SOGGY: Solvent-optimized double gradient spectroscopy for water suppression. A comparison with some existing techniques

doi:10.1016/j.jmr.2006.10.014

Journal of Magnetic Resonance

Volume 184, Issue 2, February 2007, Pages 263-274

https://doi.org/10.1016/j.jmr.2006.10.014 Get rights and content

Abstract

Excitation sculpting, a general method to suppress unwanted magnetization while controlling the phase of the retained signal [T.L. Hwang, A.J. Shaka, Water suppression that works. Excitation sculpting using arbitrary waveforms and pulsed field gradients, J. Magn. Reson. Ser. A 112 (1995) 275–279] is a highly effective method of water suppression for both biological and small molecule NMR spectroscopy. In excitation sculpting, a double pulsed field gradient spin echo forms the core of the sequence and pairing a low-power soft 180°(−x) pulse with a high-power 180°(x) all resonances except the water are flipped and retained, while the water peak is attenuated. By replacing the hard 180° pulse in the double echo with a new phase-alternating composite pulse, broadband and adjustable excitation of large bandwidths with simultaneous high water suppression is obtained. This “Solvent-Optimized Gradient–Gradient Spectroscopy” (SOGGY) sequence is a reliable workhorse method for a wide range of practical situations in NMR spectroscopy, optimizing both solute sensitivity and water suppression.

Introduction

The problem of efficient, simple, and robust suppression of strong solvent resonances, in particular the strong water resonance that dominates the spectra of molecules in aqueous solution, has been a focus of attention in the NMR spectroscopy community for many years, and many different methods have been proposed. Some of these methods, such as saturation [1], [2] of the H₂O resonance during the relaxation delay that precedes the pulse sequence by a low-intensity continuous irradiation are unsuitable when the solute has protons that exchange with the solvent, as the lines from these exchangeable protons may be attenuated greatly [3] by saturation transfer [4]. The same issues arise in water-eliminated FT (WEFT) pulse sequences [5], [6]. Pulsed methods that avoid exciting the water [7], [8], [9], [10], [11], [12] avoid the saturation problem, but high suppression can be hard to achieve reliably, and the excitation profile can also result in unwanted attenuation of solute resonances nearby the water, or outside the bandwidth of the excitation.

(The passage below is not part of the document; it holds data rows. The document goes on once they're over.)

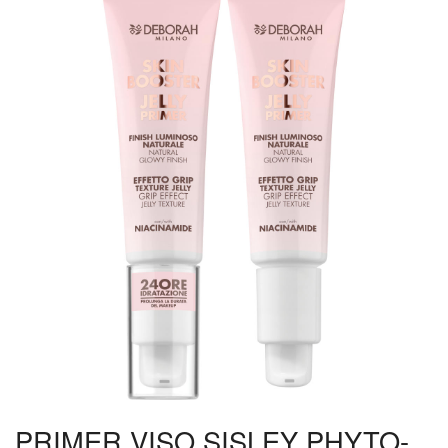
PRIMER VISO SISLEY PHYTO-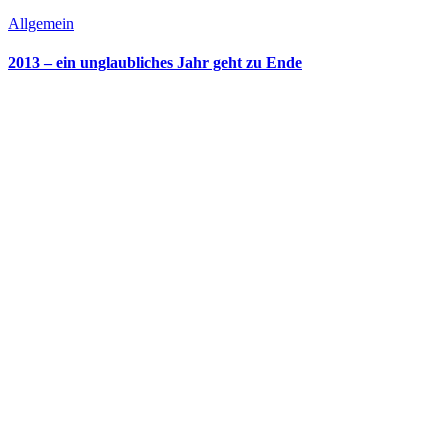
Allgemein
2013 – ein unglaubliches Jahr geht zu Ende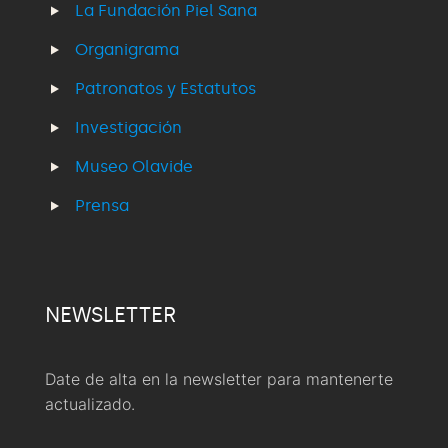
La Fundación Piel Sana
Organigrama
Patronatos y Estatutos
Investigación
Museo Olavide
Prensa
NEWSLETTER
Date de alta en la newsletter para mantenerte
actualizado.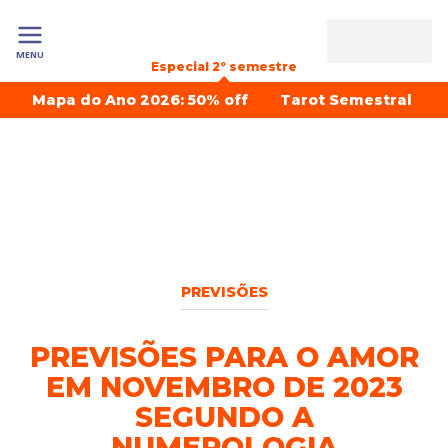
MENU
Especial 2º semestre
Mapa do Ano 2026: 50% off
Tarot Semestral
PREVISÕES
PREVISÕES PARA O AMOR
EM NOVEMBRO DE 2023
SEGUNDO A
NUMEROLOGIA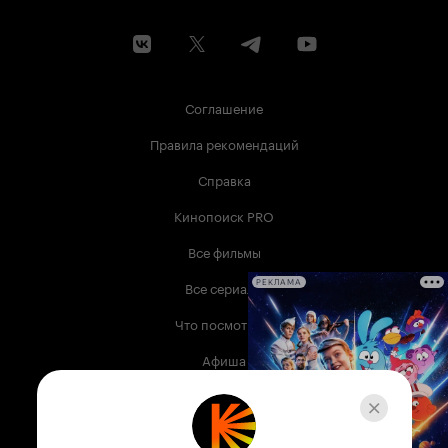
Соглашение
Правила рекомендаций
Справка
Кинопоиск PRO
Все фильмы
Все сериалы
РЕКЛАМА
Что посмотреть
Афиша
Музыка
Телепрограмма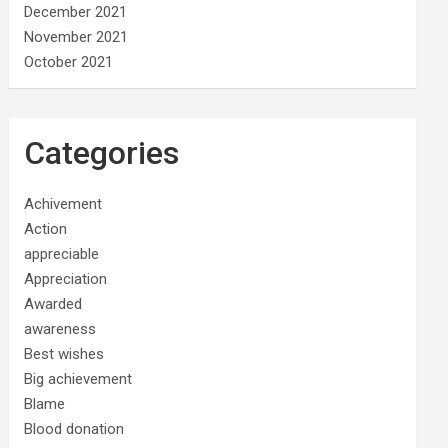
December 2021
November 2021
October 2021
Categories
Achivement
Action
appreciable
Appreciation
Awarded
awareness
Best wishes
Big achievement
Blame
Blood donation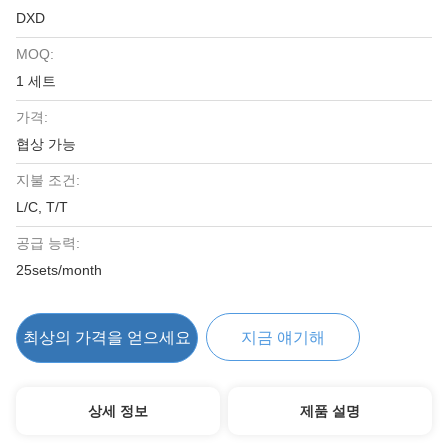
DXD
MOQ:
1 세트
가격:
협상 가능
지불 조건:
L/C, T/T
공급 능력:
25sets/month
최상의 가격을 얻으세요
지금 얘기해
상세 정보
제품 설명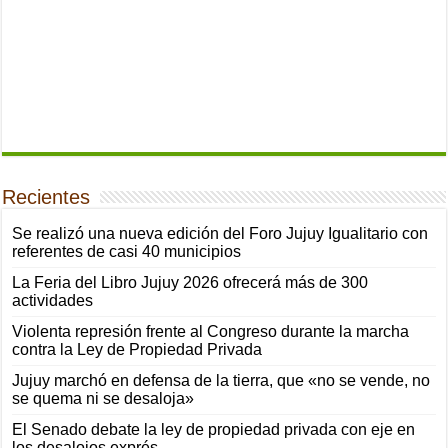
Recientes
Se realizó una nueva edición del Foro Jujuy Igualitario con
referentes de casi 40 municipios
La Feria del Libro Jujuy 2026 ofrecerá más de 300
actividades
Violenta represión frente al Congreso durante la marcha
contra la Ley de Propiedad Privada
Jujuy marchó en defensa de la tierra, que «no se vende, no
se quema ni se desaloja»
El Senado debate la ley de propiedad privada con eje en
los desalojos exprés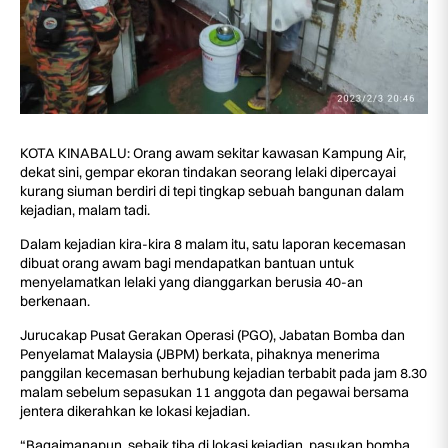
KOTA KINABALU: Orang awam sekitar kawasan Kampung Air,
dekat sini, gempar ekoran tindakan seorang lelaki dipercayai
kurang siuman berdiri di tepi tingkap sebuah bangunan dalam
kejadian, malam tadi.
Dalam kejadian kira-kira 8 malam itu, satu laporan kecemasan
dibuat orang awam bagi mendapatkan bantuan untuk
menyelamatkan lelaki yang dianggarkan berusia 40-an
berkenaan.
Jurucakap Pusat Gerakan Operasi (PGO), Jabatan Bomba dan
Penyelamat Malaysia (JBPM) berkata, pihaknya menerima
panggilan kecemasan berhubung kejadian terbabit pada jam 8.30
malam sebelum sepasukan 11 anggota dan pegawai bersama
jentera dikerahkan ke lokasi kejadian.
“Bagaimanapun, sebaik tiba di lokasi kejadian, pasukan bomba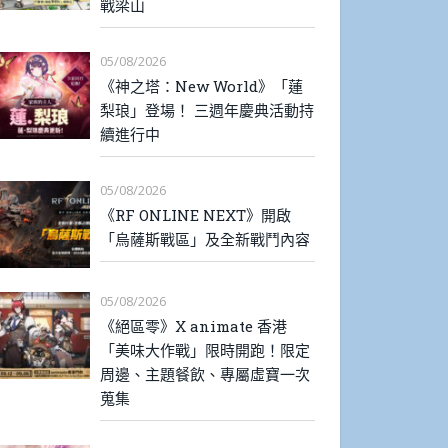
戰梁山
05/08/2026
《神之塔：New World》「蓮
梨琅」登場！ 三週年慶典活動持
續進行中
05/08/2026
《RF ONLINE NEXT》開啟
「烏薩斯戰區」及全新戰鬥內容
05/08/2026
《絕區零》X animate 香港
「美味大作戰」限時開跑！限定
周邊、主題餐飲、專屬虛寶一次
蒐集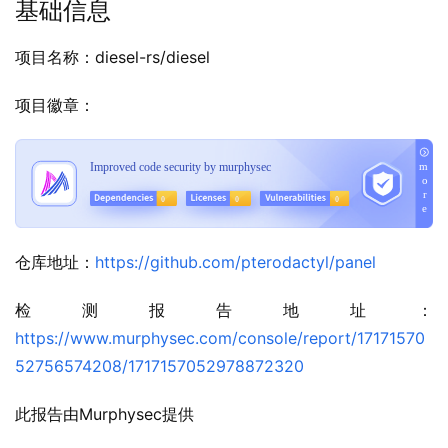
基础信息
项目名称：diesel-rs/diesel
项目徽章：
仓库地址：
https://github.com/pterodactyl/panel
检测报告地址：
https://www.murphysec.com/console/report/17171570
52756574208/1717157052978872320
此报告由Murphysec提供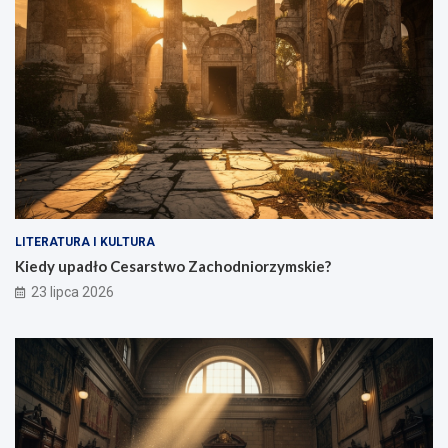
LITERATURA I KULTURA
Kiedy upadło Cesarstwo Zachodniorzymskie?
23 lipca 2026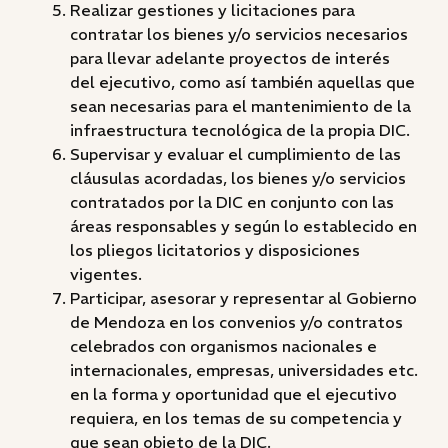
Realizar gestiones y licitaciones para
contratar los bienes y/o servicios necesarios
para llevar adelante proyectos de interés
del ejecutivo, como así también aquellas que
sean necesarias para el mantenimiento de la
infraestructura tecnológica de la propia DIC.
Supervisar y evaluar el cumplimiento de las
cláusulas acordadas, los bienes y/o servicios
contratados por la DIC en conjunto con las
áreas responsables y según lo establecido en
los pliegos licitatorios y disposiciones
vigentes.
Participar, asesorar y representar al Gobierno
de Mendoza en los convenios y/o contratos
celebrados con organismos nacionales e
internacionales, empresas, universidades etc.
en la forma y oportunidad que el ejecutivo
requiera, en los temas de su competencia y
que sean objeto de la DIC.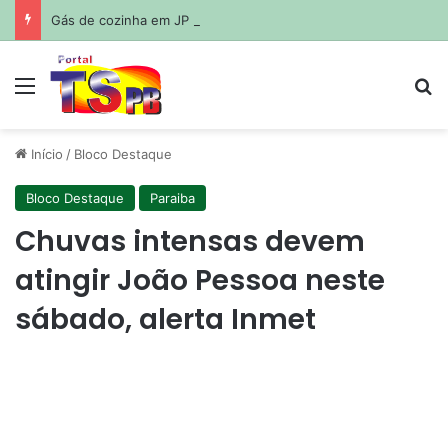
Gás de cozinha em JP tem diferença de até R$ 110,00 no preço do botijão completo
Menu
Pr
Início
/
Bloco Destaque
Bloco Destaque
Paraiba
Chuvas intensas devem
atingir João Pessoa neste
sábado, alerta Inmet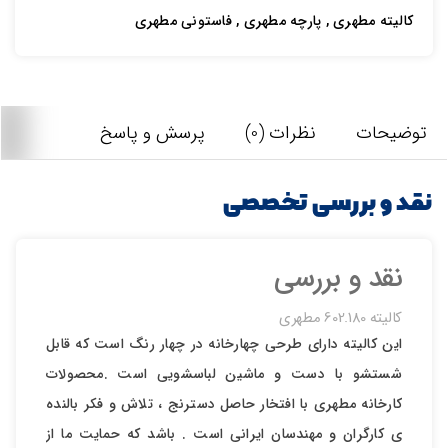
کالیته مطهری , پارچه مطهری , فاستونی مطهری
توضیحات
نظرات (0)
پرسش و پاسخ
تصاویر رسمی
نقد و بررسی تخصصی
نقد و بررسی
کالیته 602.180 مطهری
اشتراک گذاری در شبکه های اجتماعی
این کالیته دارای طرحی چهارخانه در چهار رنگ است که قابل
شستشو با دست و ماشین لباسشویی است .محصولات
کارخانه مطهری با افتخار حاصل دسترنج ، تلاش و فکر بالنده
ی کارگران و مهندسان ایرانی است . باشد که حمایت ما از
ارسال به ایمیل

By far, the most often-used water suppression techniques use pulsed field gradients (PFGs) to rapidly attenuate the H₂O resonance, winding any transverse magnetization into a tight spatial helix oriented along the PFG axis, and causing the integrated magnetic flux through the NMR receiver coil to nearly vanish for the water magnetization. These include gradient-enhanced coherence transfer pathway selection [13], WATERGATE [14], WATERGATE using only hard pulses and delays [15], excitation sculpting [16], WET [17], modifications of WATERGATE [18], and PURGE [19]. All these PFG-based methods have their individual strengths and weaknesses, and may not be applicable in all situations depending on the details of underlying pulse sequence and characteristics of the sample itself. In some cases, the water suppression performance can vary, or be apparently erratic using the same sequence on different samples. This may necessitate somewhat tedious trial-and-error optimization of the water suppression to get usable spectra, and is worthwhile avoiding if possible.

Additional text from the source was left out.